Boxing is a combat sport where two people fight by throwing punches with gloved hands. It originated in Ancient Greece and is an Olympic sport. It is a popular sport in many countries today, but it has many opponents who believe that it is barbaric and that the harm done to the boxers themselves and to society as a whole merits a ban. The arguments in this debate broadly apply to other contact sports (or ’collision’ sports in some terminology) such as some martial arts or rugby.

Pros

[1] Boxing should be banned in order to protect individuals from serious physical injury and death. Boxers have died from injuries they have received in the ring (e.g. the Cuban boxer Benny Paret in the 1960s). Many others have received debilitating, non-fatal injuries. Young people are introduced to these sports at an impressionable age when they may not be old enough to make decisions based on all the relevant facts — there is also great peer pressure to be ’hard’ and take part in boxing, and a promise of huge fame and riches if you are successful. A ban is the only way to ensure that young people in particular are protected from the dangers involved.

[2] Unlike football, cricket, skiing or swimming, in which there may be some incidental injuries from accidents or (in football) illegal tackles, in boxing, injuries result from the central activity of the sport. The whole point is to knock one’s opponent unconscious which can mean temporarily detaching the brain from the inside of the skull. Both the British Medical Association and the American Medical Association have repeatedly called for a ban on boxing. Such forms of ’sport’ are uncivilised and unacceptably dangerous, resulting in paralysis, brain damage and death for many unfortunate participants.

[3] The idolisation of boxers gives young people role models who are revered simply for their brute force and ability to injure other people. The ’fighting talk’ that the boxers engage in before a big fight where they threaten and insult each other magnifies this. Such role models can only have a negative effect and perpetuate the trend towards increased violence and aggression among young people. Rather, we should revere sportsmen who display merits that we value in society.

[4] Violence as entertainment is uncivilised and has a brutalising effect on society. If crowds are encouraged to cheer on fighters in a ring, then they will also cheer on fighters in the school yard or in a bar, or seek to be cheered on themselves. Boxing muddies the message that violence is unacceptable. Seeing a boxer’s nose broken or a fighter knocked unconscious desensitises our responses to violence and normalises something that needs to shock.

Cons

[1] It should be up to individuals to decide whether or not to take part in boxing. We let people decide for themselves whether to drive cars or smoke cigarettes — both, proportionately, far more dangerous. In general, we should let people decide for themselves what risks to take unless there is a good reason not to — for example, heroin taking, which is excessively and universally harmful and destructive and highly addictive.
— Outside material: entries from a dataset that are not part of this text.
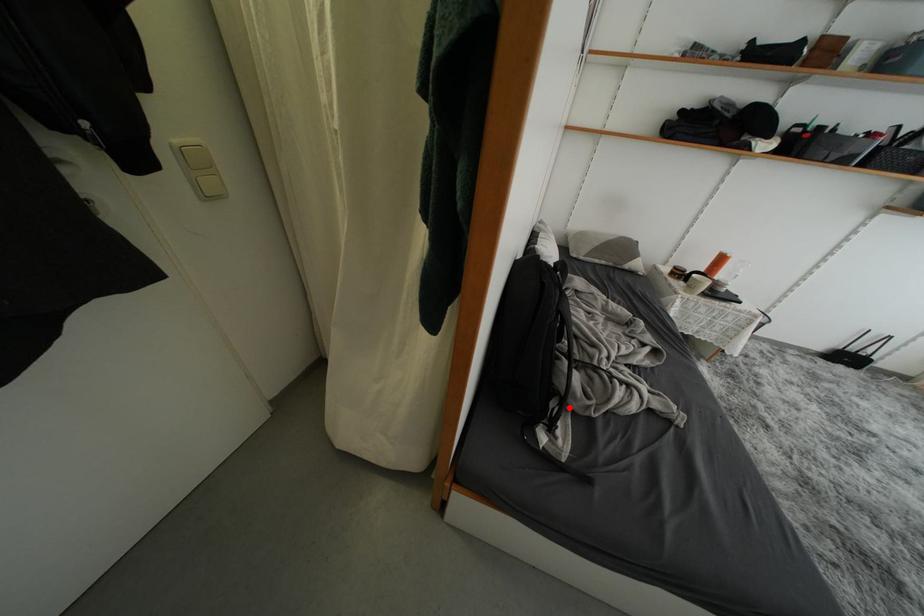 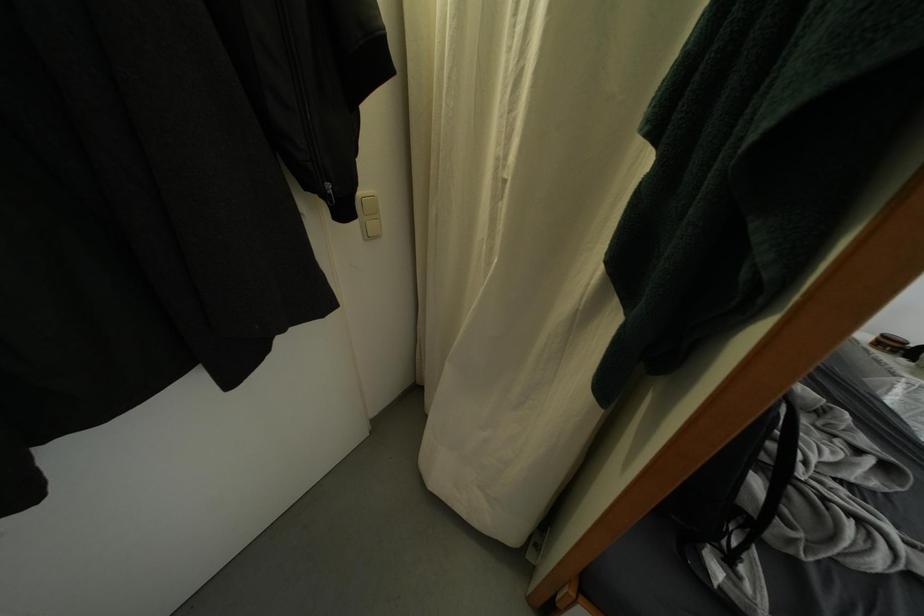 Locate, in the second image, the point that corresponds to the highlighted location in the first image.

(759, 531) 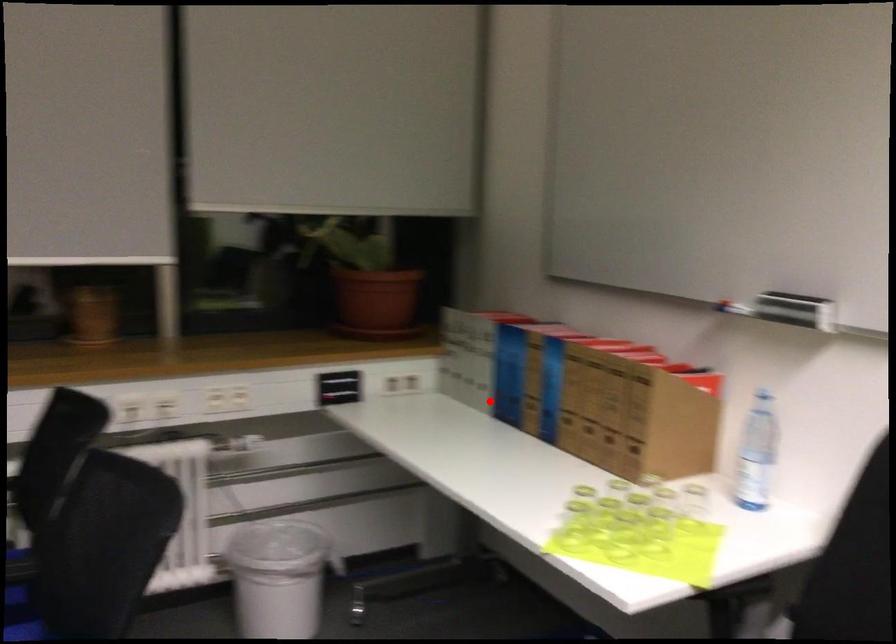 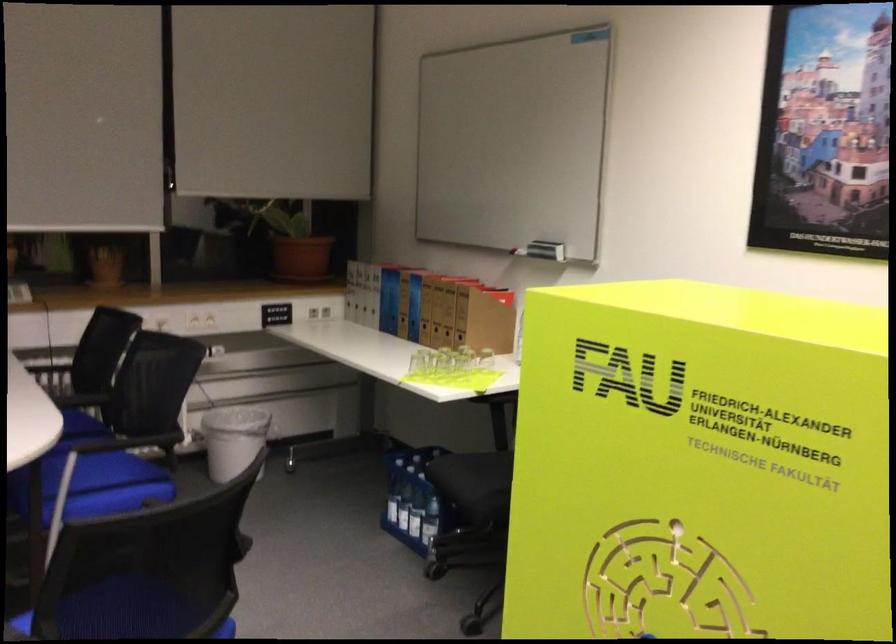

[2] In fact, there are relatively few deaths from contact sports compared with deaths from incidents of drowning in longdistance swimming and in sailing, for example. There are risks inherent in all sports. Cricket balls on the head, sliding football tackles, skiing accidents, crashes in ’Formula One’ racing are all inherent risks of those pursuits, not in some way incidental, in the same way that accidents in boxing are an inherent risk. The distinction between inherently and incidentally dangerous activities is a spurious one. There is always a referee in the boxing ring, who can maximise safety for the boxers. If boxing matches went underground, they would probably be more brutal.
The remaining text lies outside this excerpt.